The Case of the Missing Pendant
In early March, I won a pendant on Ebay that was everything I could not find in Santa Fe and Albuquerque. It was a huge,lustrous orange in a Navaho shadow box style, without the garish silver to detract from the sunny stone. The size was unusually large for a shell, which tends to fragment. I waited and waited; meanwhile, the seller's bad feedbck grew due to no shows, until he was eventually banned rom Ebay. I began working with the store directly, as they had left a phone number in their feedback. The store employee I began dealing with, L, did his best and soon ascertained that my piece had been sent to Joe, a jeweler on a reservation near Albuquerque, which was closed on Good Friday. L did not give me Joe's exact pueblo or number due to privacy concerns, but I did hear through a 3-way telephone conversation we all had, that the pendant was in Joe's possession. Which seemed incredibly inconvenient at the time, but turned out to be a blessing in disguise.

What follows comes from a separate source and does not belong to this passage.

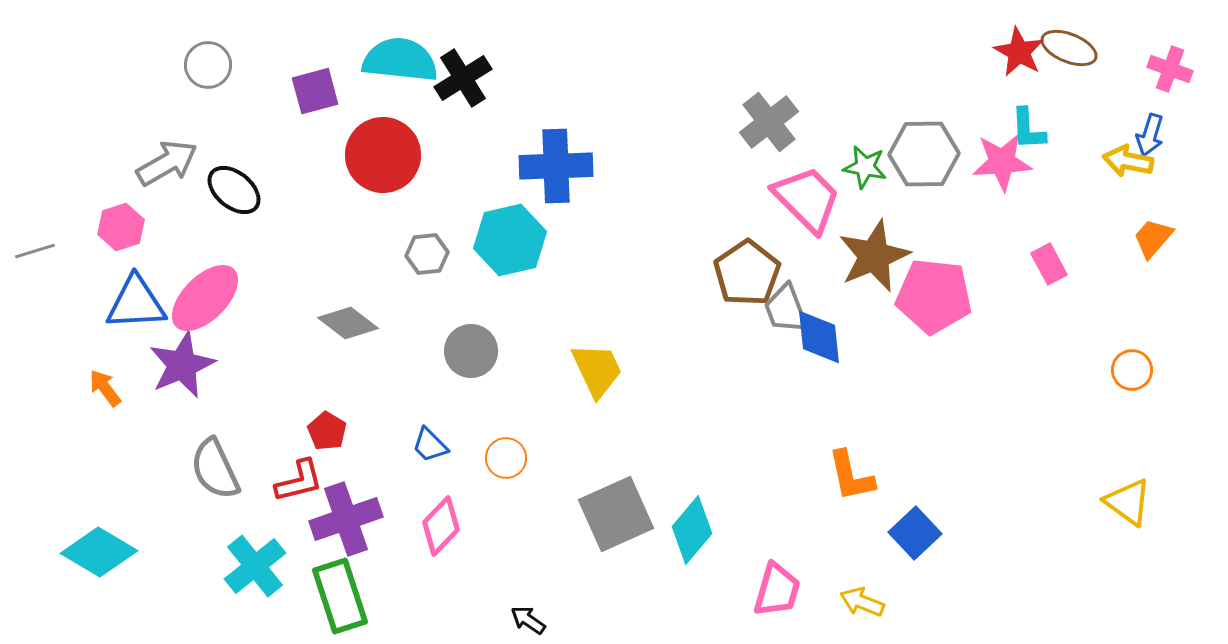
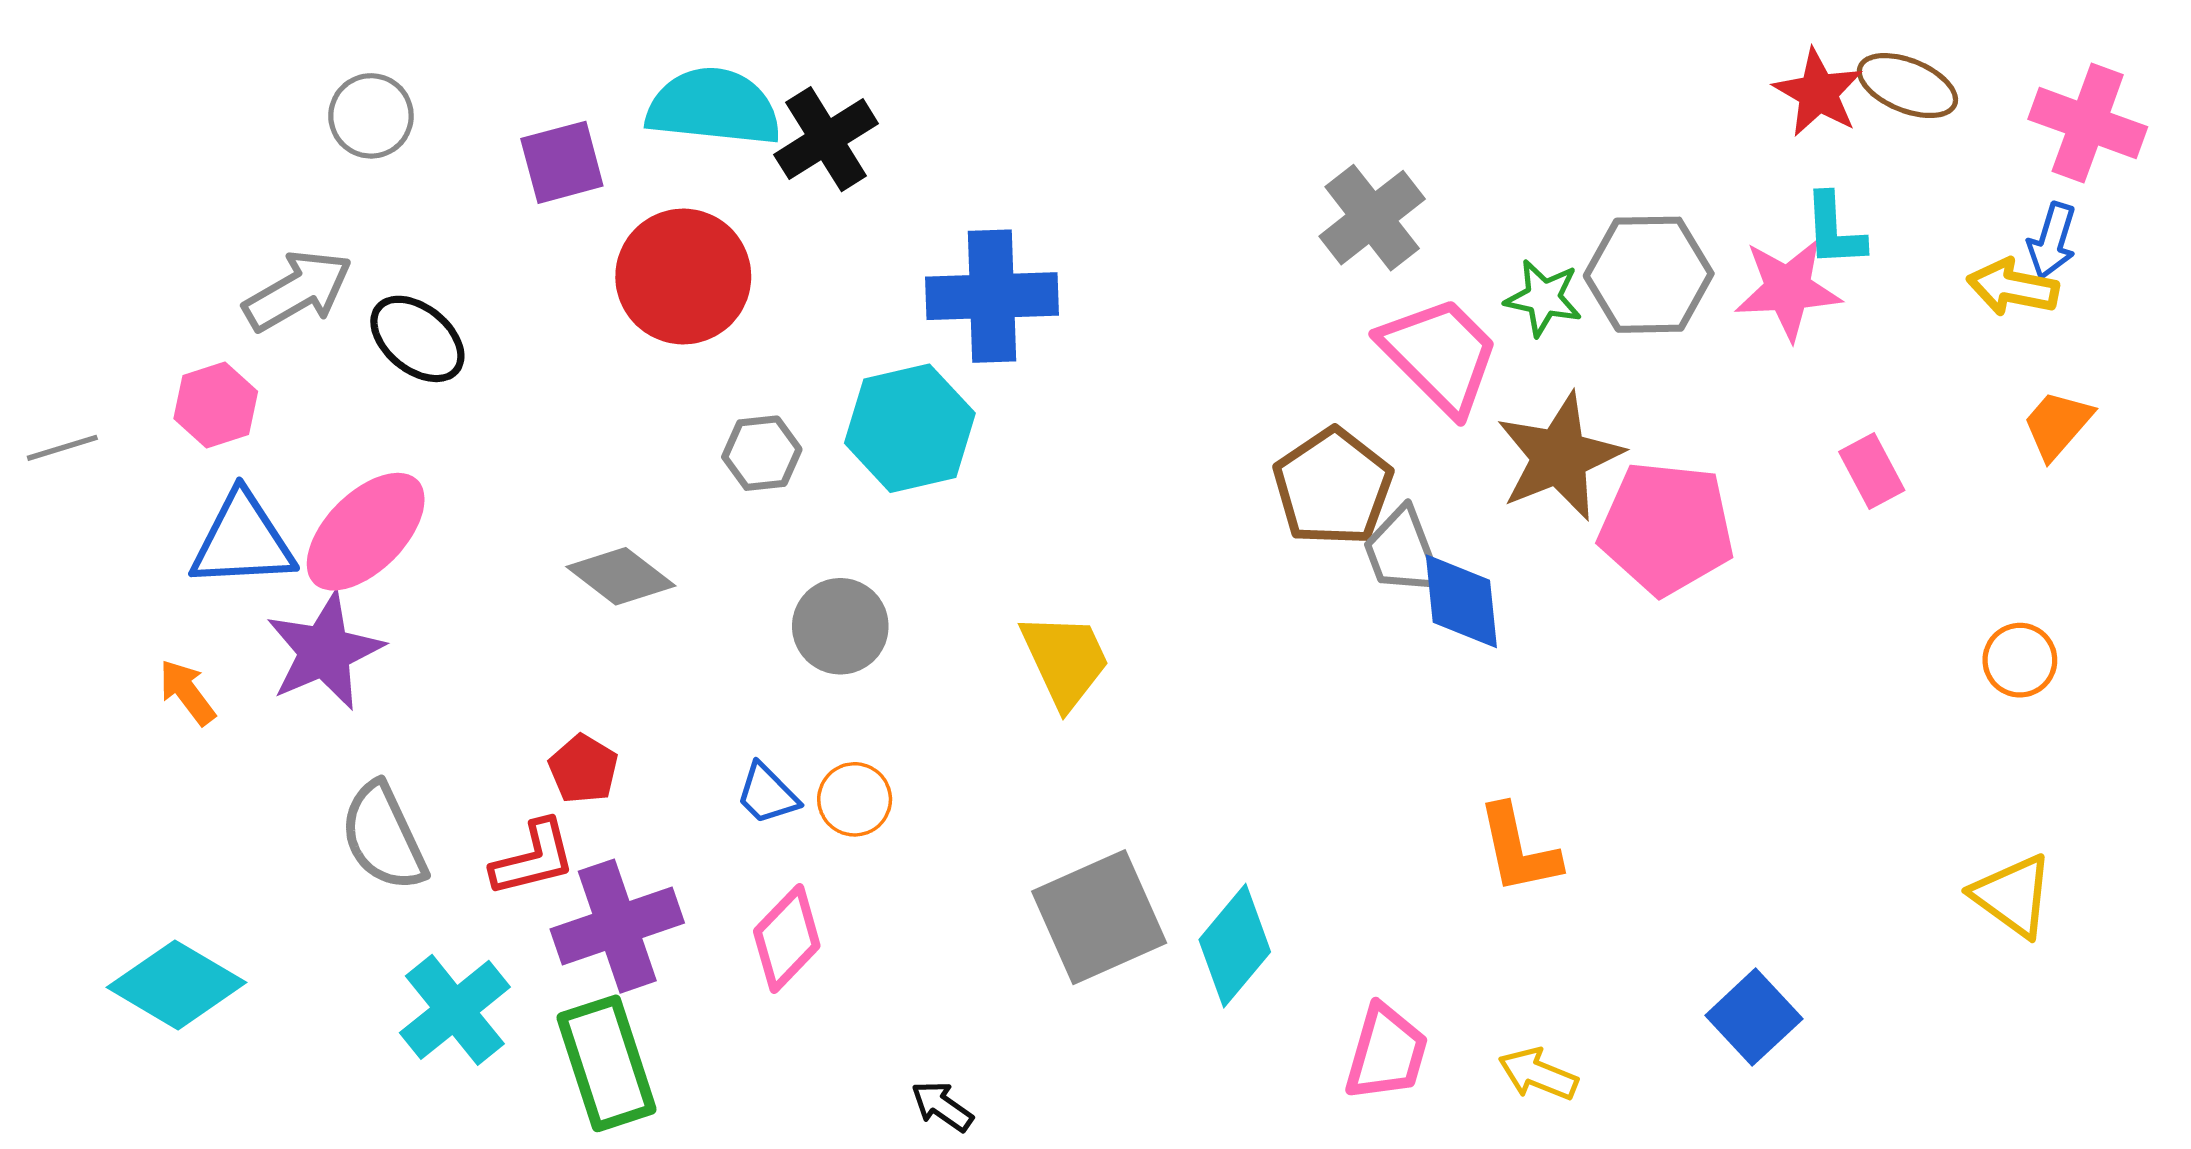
pink cross: (1170, 69) -> (2088, 123), size x1.4
orange circle: (506, 458) -> (855, 799), moved
blue square: (915, 533) -> (1754, 1017), moved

Fast-forward to 2 weeks later, and the disconnection of all of the seller's telephone lines. I wrote to the other buyers who left feedback about being burned, and began to correspond with another buyer, PL. He let me know that the seller had skipped town with all of the jewlery in his possession. Fortunately, I knew, mine was not in that unfortunate pile. PL gave me the name of the seller's wife, who gave me Joe's number. Joe just sent me the pendant COD, as I had to pay him the repair fee and shipping the missing seller would never give him. I still came out ahead in the deal. The pendant is a work of art, exactly what I anticipated. And now I can say with confidence that it is Indian made. Many thanks to Joe.